The word "cookie" occurs in some lines of the data. Return each such line.

──────── Material for this exercise ────────

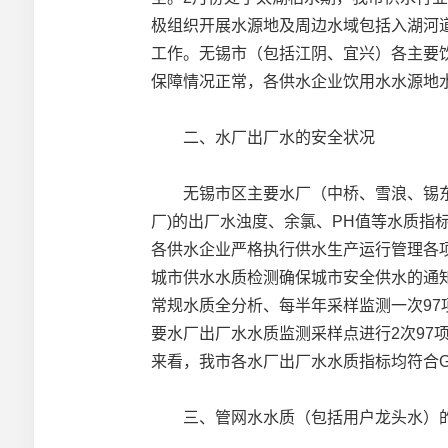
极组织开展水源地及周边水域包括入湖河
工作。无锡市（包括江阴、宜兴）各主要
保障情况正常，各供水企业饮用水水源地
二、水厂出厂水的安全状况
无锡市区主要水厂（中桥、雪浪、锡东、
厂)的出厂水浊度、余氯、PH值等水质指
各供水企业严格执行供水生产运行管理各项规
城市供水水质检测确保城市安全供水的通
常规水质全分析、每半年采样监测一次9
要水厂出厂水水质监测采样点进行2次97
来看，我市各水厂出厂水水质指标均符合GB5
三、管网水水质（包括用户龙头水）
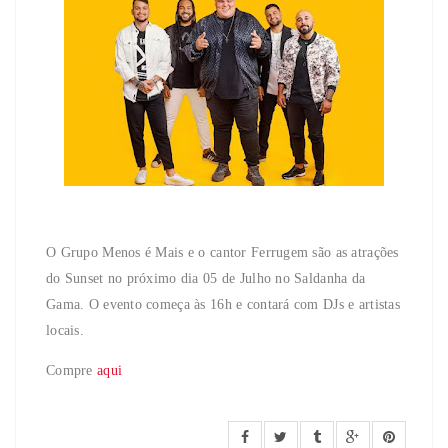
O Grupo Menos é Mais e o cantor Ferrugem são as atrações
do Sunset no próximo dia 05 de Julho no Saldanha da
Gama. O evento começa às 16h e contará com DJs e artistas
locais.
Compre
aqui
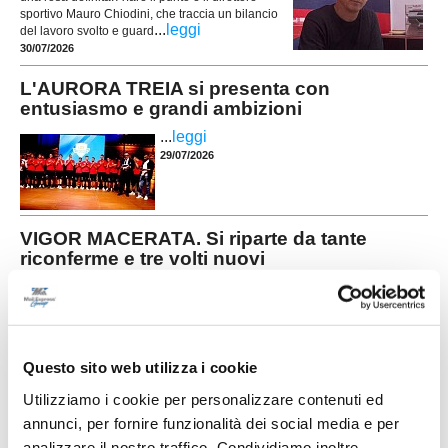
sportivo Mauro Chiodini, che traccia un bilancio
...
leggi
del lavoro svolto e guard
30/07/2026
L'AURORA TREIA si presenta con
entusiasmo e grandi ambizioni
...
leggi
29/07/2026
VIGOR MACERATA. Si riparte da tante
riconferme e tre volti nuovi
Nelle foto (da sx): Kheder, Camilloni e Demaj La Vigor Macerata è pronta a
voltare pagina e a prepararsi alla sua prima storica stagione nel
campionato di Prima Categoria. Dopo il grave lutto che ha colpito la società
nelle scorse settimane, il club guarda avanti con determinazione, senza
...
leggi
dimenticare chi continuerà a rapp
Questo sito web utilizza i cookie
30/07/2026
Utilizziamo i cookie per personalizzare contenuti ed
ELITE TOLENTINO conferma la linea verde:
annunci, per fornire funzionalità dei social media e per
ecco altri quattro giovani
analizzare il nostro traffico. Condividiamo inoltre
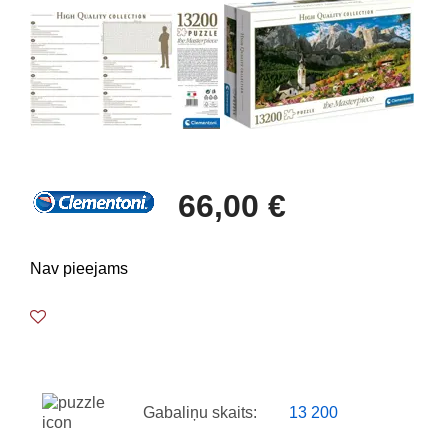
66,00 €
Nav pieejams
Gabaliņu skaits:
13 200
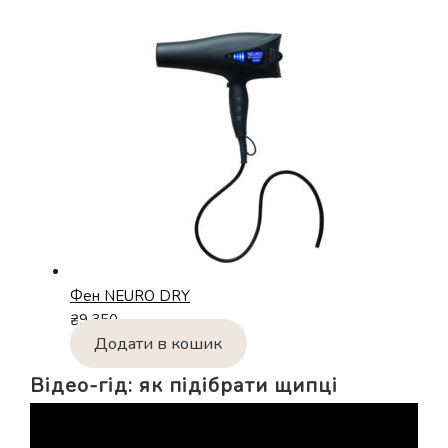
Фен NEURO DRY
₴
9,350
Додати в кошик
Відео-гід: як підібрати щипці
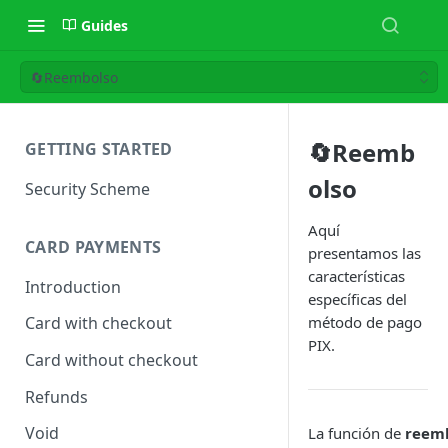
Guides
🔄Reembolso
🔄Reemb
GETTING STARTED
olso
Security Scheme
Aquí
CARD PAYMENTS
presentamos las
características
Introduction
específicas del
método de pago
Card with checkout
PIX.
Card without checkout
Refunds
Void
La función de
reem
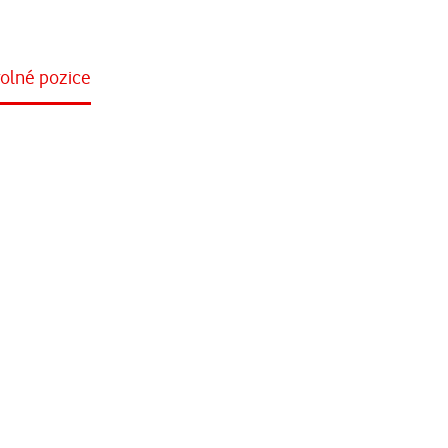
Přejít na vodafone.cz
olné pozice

────────

- **Response to this task**
Questo sito web utilizza i cookie
Utilizziamo i cookie per personalizzare contenuti ed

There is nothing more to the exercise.